** Extracted information **

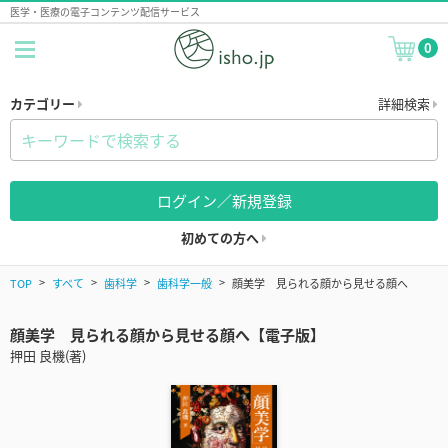
医学・医療の電子コンテンツ配信サービス
0
カテゴリー
詳細検索
ログイン／新規登録
初めての方へ
TOP
すべて
歯科学
歯科学一般
顔美学 見られる顔から見せる顔へ
顔美学 見られる顔から見せる顔へ【電子版】
押田 良機(著)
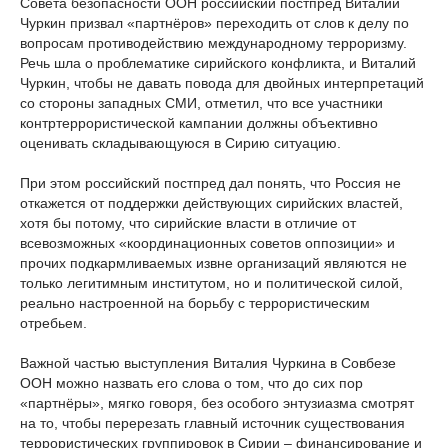
Совета безопасности ООН российский постпред Виталий
Чуркин призвал «партнёров» переходить от слов к делу по
вопросам противодействию международному терроризму.
Речь шла о проблематике сирийского конфликта, и Виталий
Чуркин, чтобы не давать повода для двойных интерпретаций
со стороны западных СМИ, отметил, что все участники
контртеррористической кампании должны объективно
оценивать складывающуюся в Сирию ситуацию.
При этом российский постпред дал понять, что Россия не
откажется от поддержки действующих сирийских властей,
хотя бы потому, что сирийские власти в отличие от
всевозможных «координационных советов оппозиции» и
прочих подкармливаемых извне организаций являются не
только легитимным институтом, но и политической силой,
реально настроенной на борьбу с террористическим
отребьем.
Важной частью выступления Виталия Чуркина в Совбезе
ООН можно назвать его слова о том, что до сих пор
«партнёры», мягко говоря, без особого энтузиазма смотрят
на то, чтобы перерезать главный источник существования
террористических группировок в Сирии – финансирование и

** Problem statement **
Go through the records above and write out every line exactly, passing over the pictures.

** Finished exercise **
医学・医療の電子コンテンツ配信サービス
0
カテゴリー
詳細検索
ログイン／新規登録
初めての方へ
TOP
すべて
歯科学
歯科学一般
顔美学 見られる顔から見せる顔へ
顔美学 見られる顔から見せる顔へ【電子版】
押田 良機(著)
Совета безопасности ООН российский постпред Виталий
Чуркин призвал «партнёров» переходить от слов к делу по
вопросам противодействию международному терроризму.
Речь шла о проблематике сирийского конфликта, и Виталий
Чуркин, чтобы не давать повода для двойных интерпретаций
со стороны западных СМИ, отметил, что все участники
контртеррористической кампании должны объективно
оценивать складывающуюся в Сирию ситуацию.
При этом российский постпред дал понять, что Россия не
откажется от поддержки действующих сирийских властей,
хотя бы потому, что сирийские власти в отличие от
всевозможных «координационных советов оппозиции» и
прочих подкармливаемых извне организаций являются не
только легитимным институтом, но и политической силой,
реально настроенной на борьбу с террористическим
отребьем.
Важной частью выступления Виталия Чуркина в Совбезе
ООН можно назвать его слова о том, что до сих пор
«партнёры», мягко говоря, без особого энтузиазма смотрят
на то, чтобы перерезать главный источник существования
террористических группировок в Сирии – финансирование и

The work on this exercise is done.